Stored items
========
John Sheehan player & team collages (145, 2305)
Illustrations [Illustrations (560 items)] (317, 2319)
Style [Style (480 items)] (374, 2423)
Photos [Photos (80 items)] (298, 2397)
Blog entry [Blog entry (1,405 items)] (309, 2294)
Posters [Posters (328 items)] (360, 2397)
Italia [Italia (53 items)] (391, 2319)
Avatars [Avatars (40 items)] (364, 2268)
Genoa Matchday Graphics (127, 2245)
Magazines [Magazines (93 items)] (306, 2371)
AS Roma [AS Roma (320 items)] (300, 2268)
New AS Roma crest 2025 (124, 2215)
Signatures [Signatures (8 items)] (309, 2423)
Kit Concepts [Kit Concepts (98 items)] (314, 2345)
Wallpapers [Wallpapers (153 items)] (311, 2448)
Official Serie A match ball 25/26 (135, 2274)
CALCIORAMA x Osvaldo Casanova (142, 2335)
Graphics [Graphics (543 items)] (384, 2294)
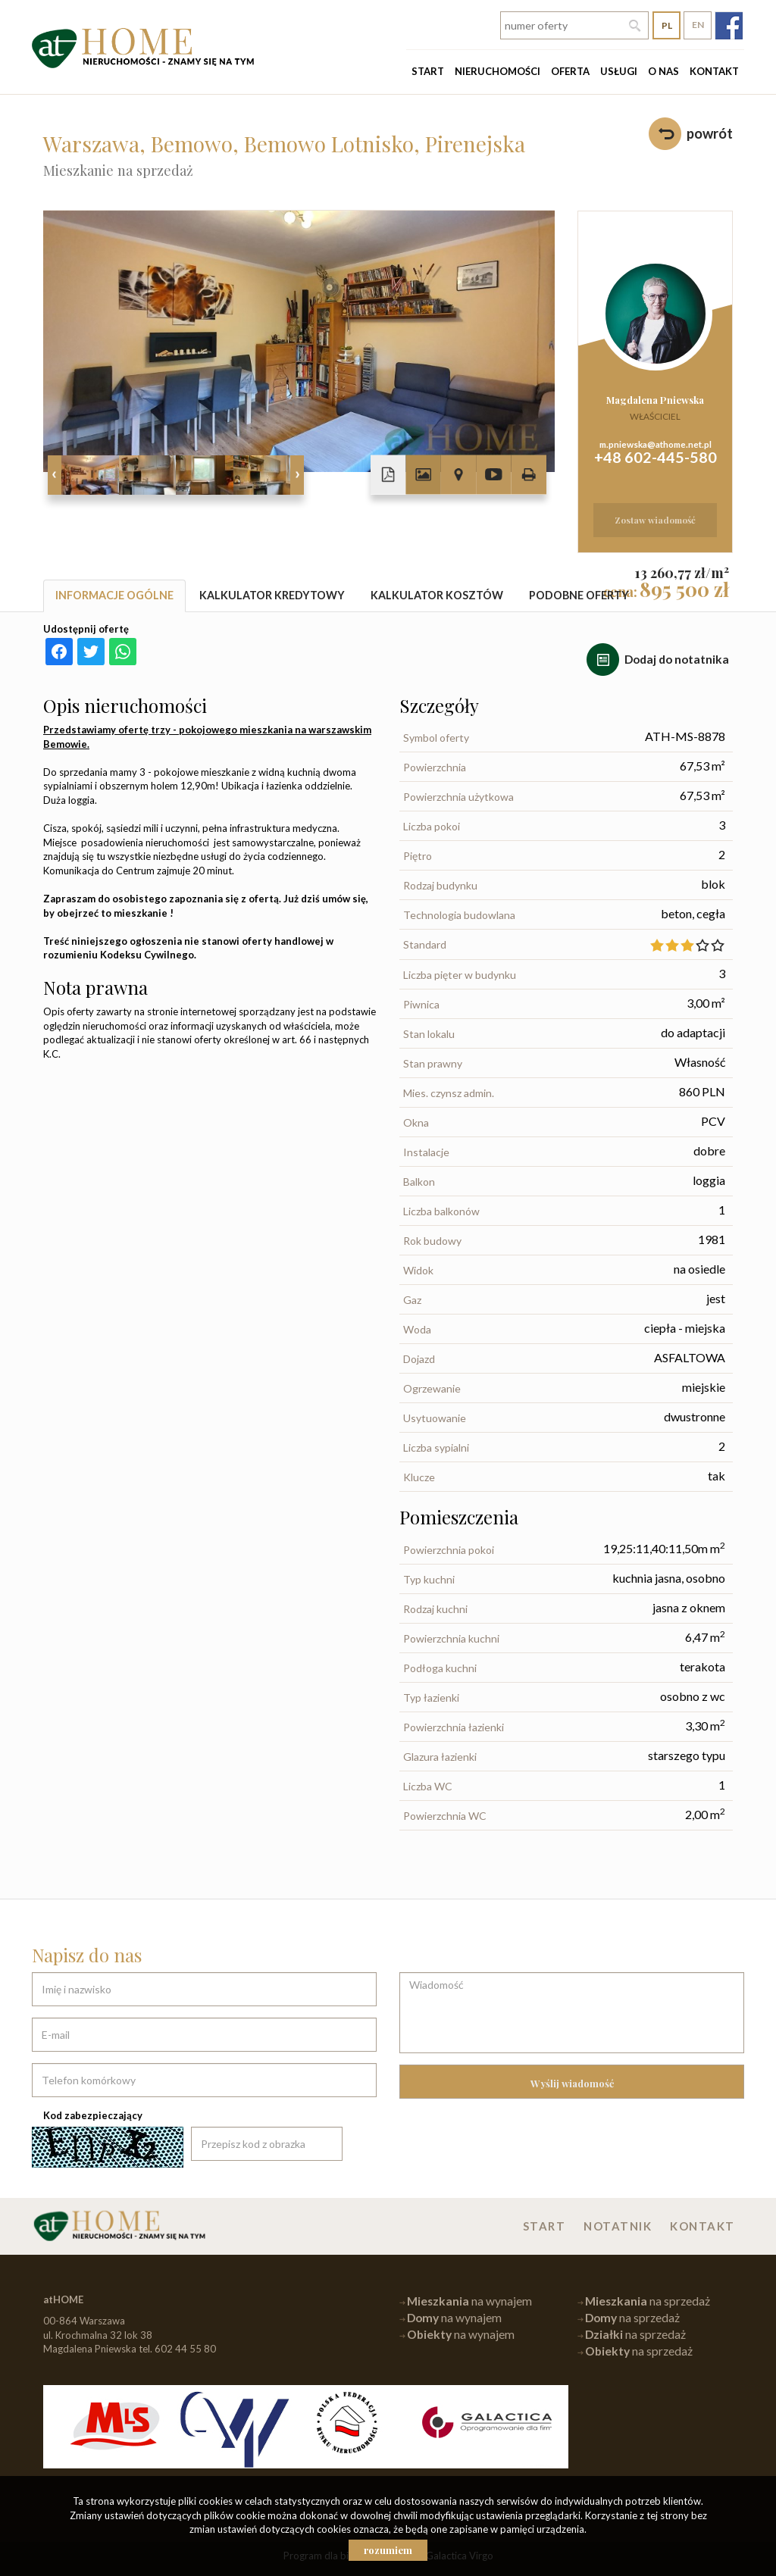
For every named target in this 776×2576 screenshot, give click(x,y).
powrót (710, 133)
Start (427, 71)
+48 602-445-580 (655, 457)
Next (297, 475)
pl (667, 25)
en (698, 24)
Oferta (570, 71)
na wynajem (469, 2301)
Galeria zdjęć (422, 475)
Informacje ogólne (114, 595)
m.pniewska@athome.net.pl (655, 444)
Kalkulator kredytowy (272, 595)
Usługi (618, 71)
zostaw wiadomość (655, 520)
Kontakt (714, 71)
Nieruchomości (497, 71)
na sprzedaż (647, 2301)
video (493, 475)
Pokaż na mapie (458, 475)
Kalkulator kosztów (437, 595)
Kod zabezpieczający (92, 2115)
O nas (663, 71)
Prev (54, 475)
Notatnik (618, 2226)
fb (729, 25)
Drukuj (529, 475)
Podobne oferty (579, 595)
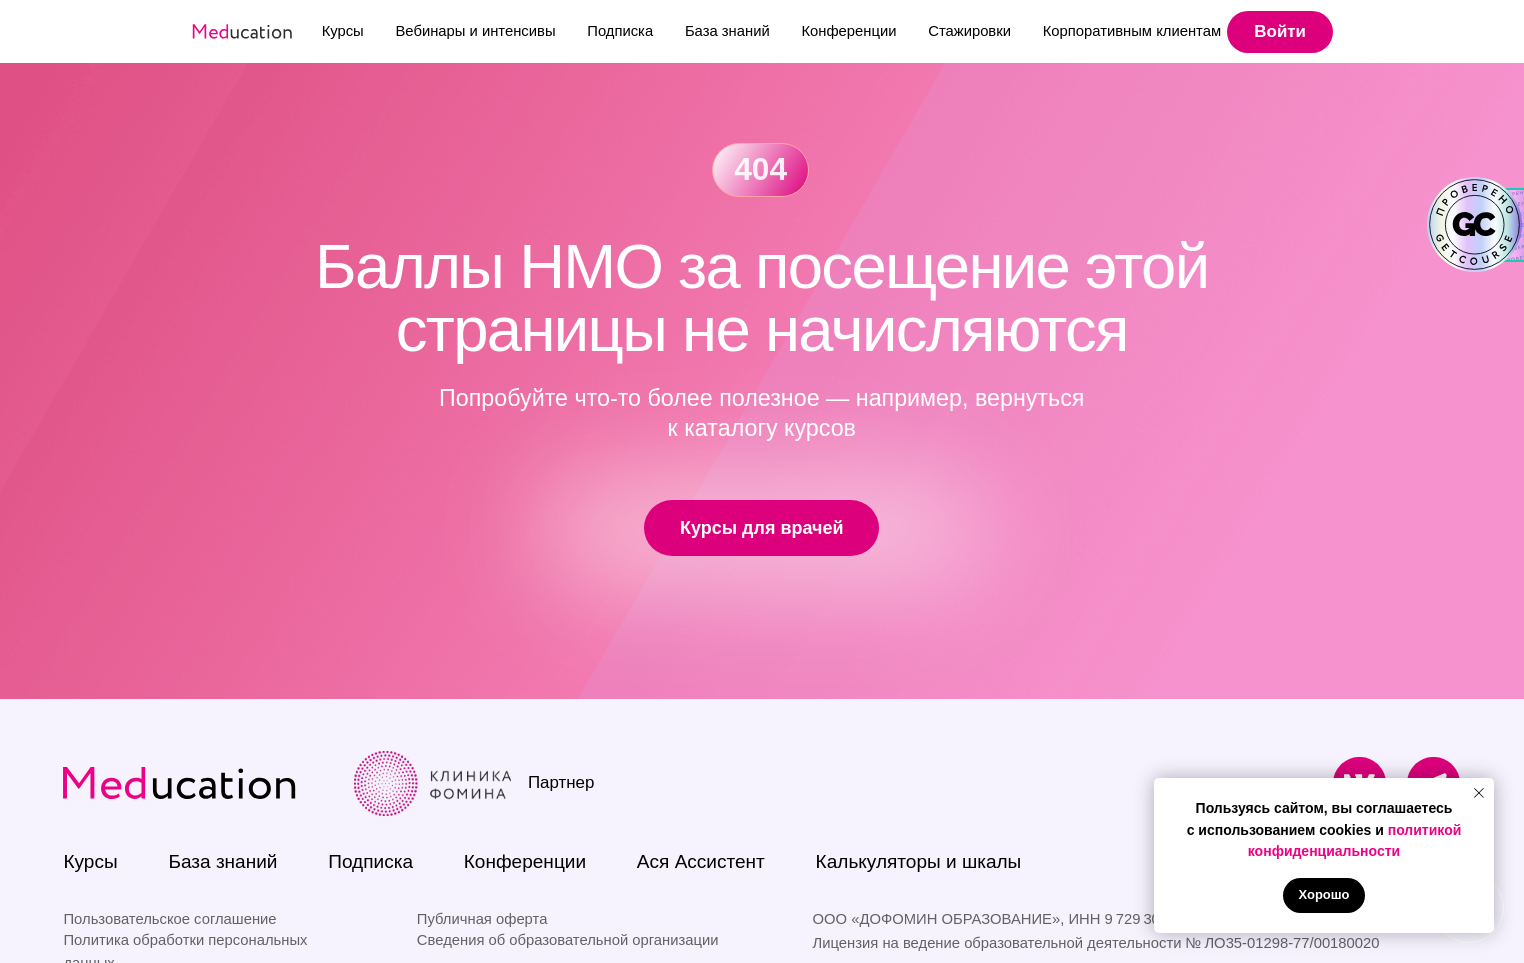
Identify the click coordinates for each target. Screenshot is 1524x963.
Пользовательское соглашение (169, 919)
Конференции (848, 31)
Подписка (620, 31)
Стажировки (969, 31)
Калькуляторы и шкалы (919, 861)
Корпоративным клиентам (1132, 31)
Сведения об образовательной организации (568, 940)
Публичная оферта (482, 919)
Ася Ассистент (701, 861)
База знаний (727, 31)
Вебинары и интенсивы (475, 31)
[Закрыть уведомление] (1479, 793)
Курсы (343, 31)
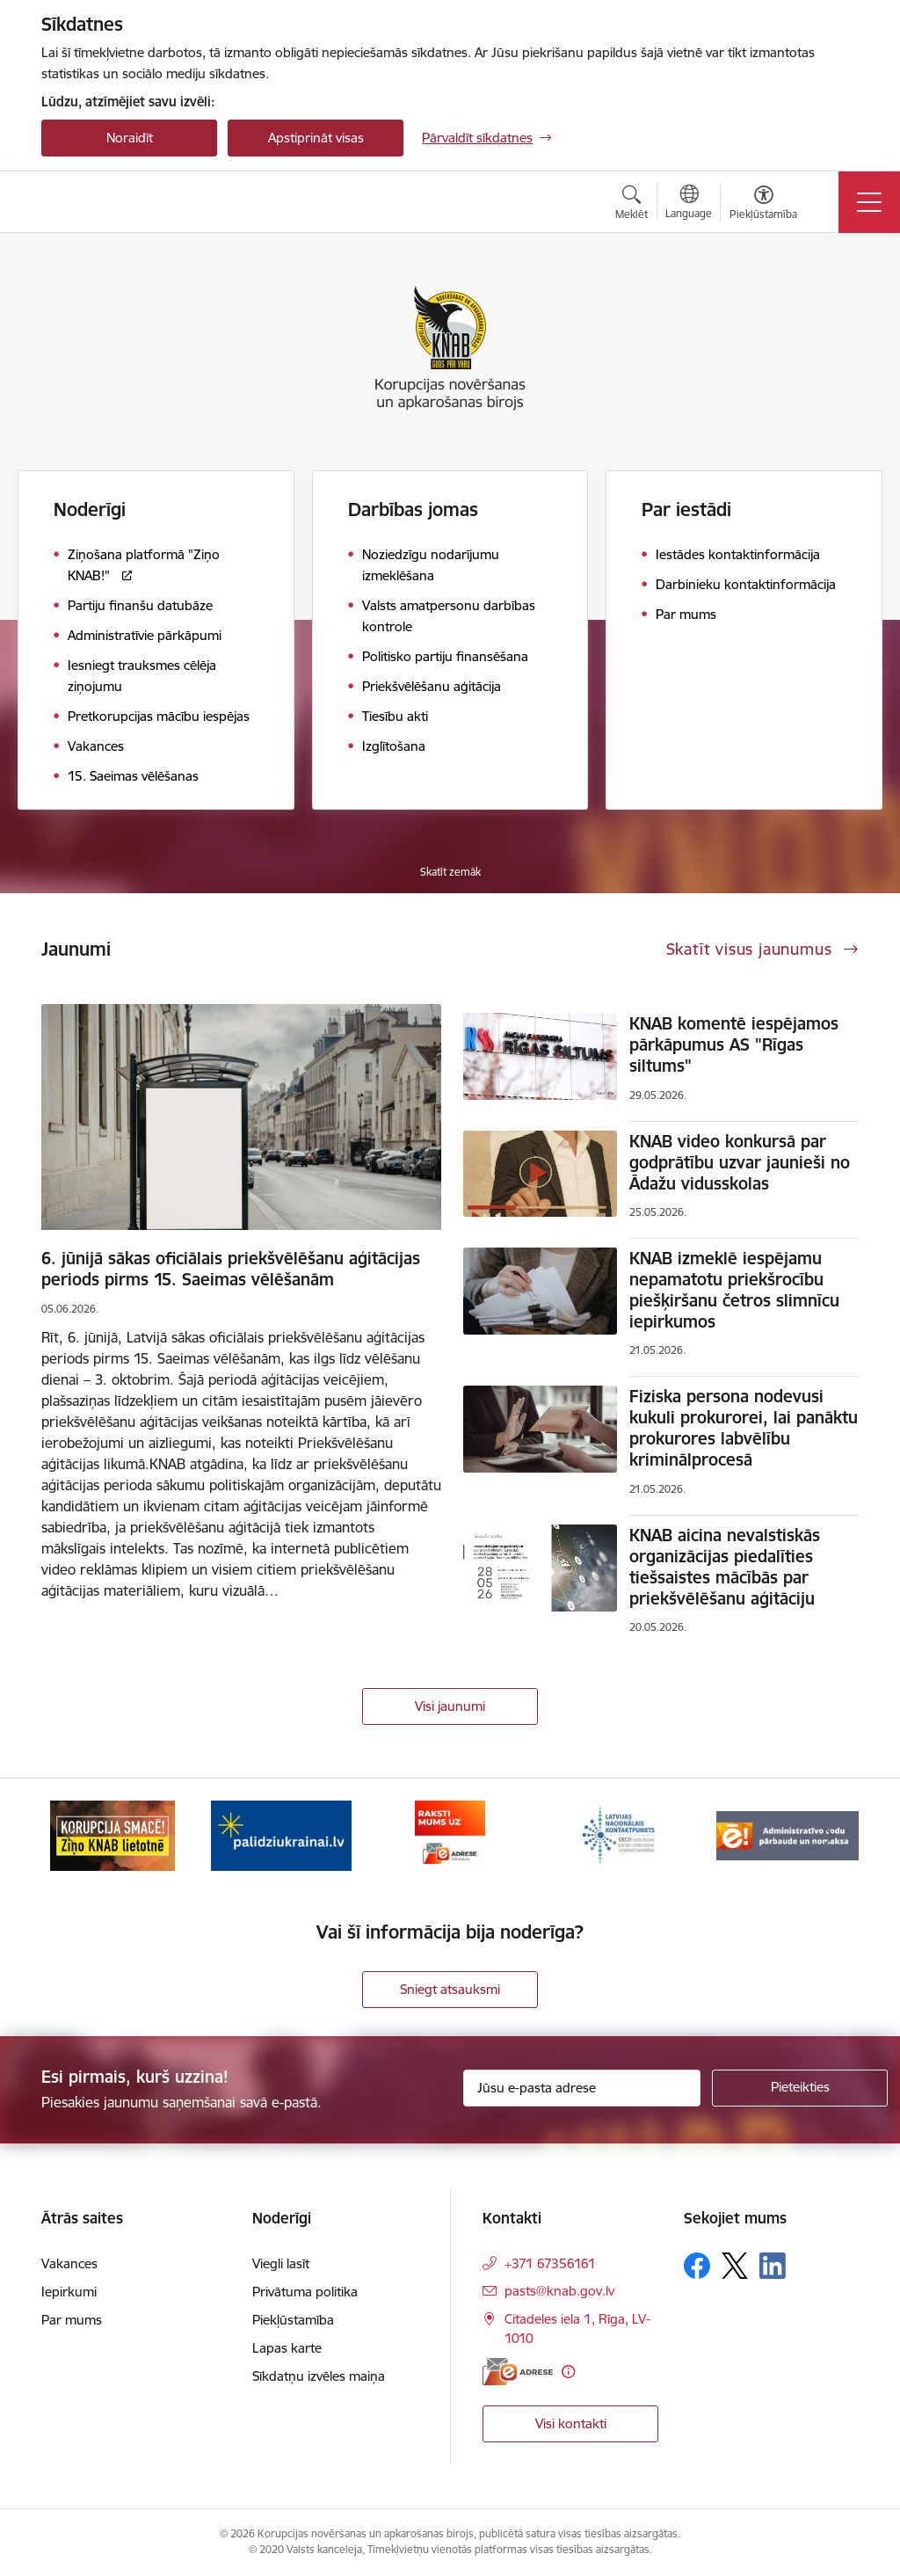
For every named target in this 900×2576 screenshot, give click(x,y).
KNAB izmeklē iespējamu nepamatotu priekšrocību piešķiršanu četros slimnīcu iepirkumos (734, 1290)
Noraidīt (129, 137)
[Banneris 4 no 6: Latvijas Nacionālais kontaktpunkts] (619, 1834)
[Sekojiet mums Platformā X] (735, 2265)
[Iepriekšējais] (70, 1835)
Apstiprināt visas (316, 137)
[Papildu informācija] (568, 2371)
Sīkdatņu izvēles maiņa (318, 2376)
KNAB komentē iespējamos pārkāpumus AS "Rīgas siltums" (733, 1044)
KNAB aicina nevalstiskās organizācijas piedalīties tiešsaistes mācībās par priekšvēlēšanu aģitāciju (724, 1566)
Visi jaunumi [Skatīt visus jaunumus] (450, 1706)
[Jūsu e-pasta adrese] (581, 2088)
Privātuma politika (305, 2291)
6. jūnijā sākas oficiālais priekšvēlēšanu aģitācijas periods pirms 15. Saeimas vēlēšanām (230, 1269)
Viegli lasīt (280, 2263)
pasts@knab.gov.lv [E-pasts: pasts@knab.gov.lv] (559, 2290)
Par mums (71, 2319)
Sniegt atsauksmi (450, 1989)
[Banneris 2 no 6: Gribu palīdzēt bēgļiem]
========
TASK DIRECTIONS
Print exactly the lines above, between the one holding "[Iepriekšējais] (70, 1835)" and the one holding "KNAB komentē iespējamos", inclusive, and nothing besides.

TASK SOLUTION
[Iepriekšējais] (70, 1835)
Apstiprināt visas (316, 137)
[Papildu informācija] (568, 2371)
Sīkdatņu izvēles maiņa (318, 2376)
KNAB komentē iespējamos pārkāpumus AS "Rīgas siltums" (733, 1044)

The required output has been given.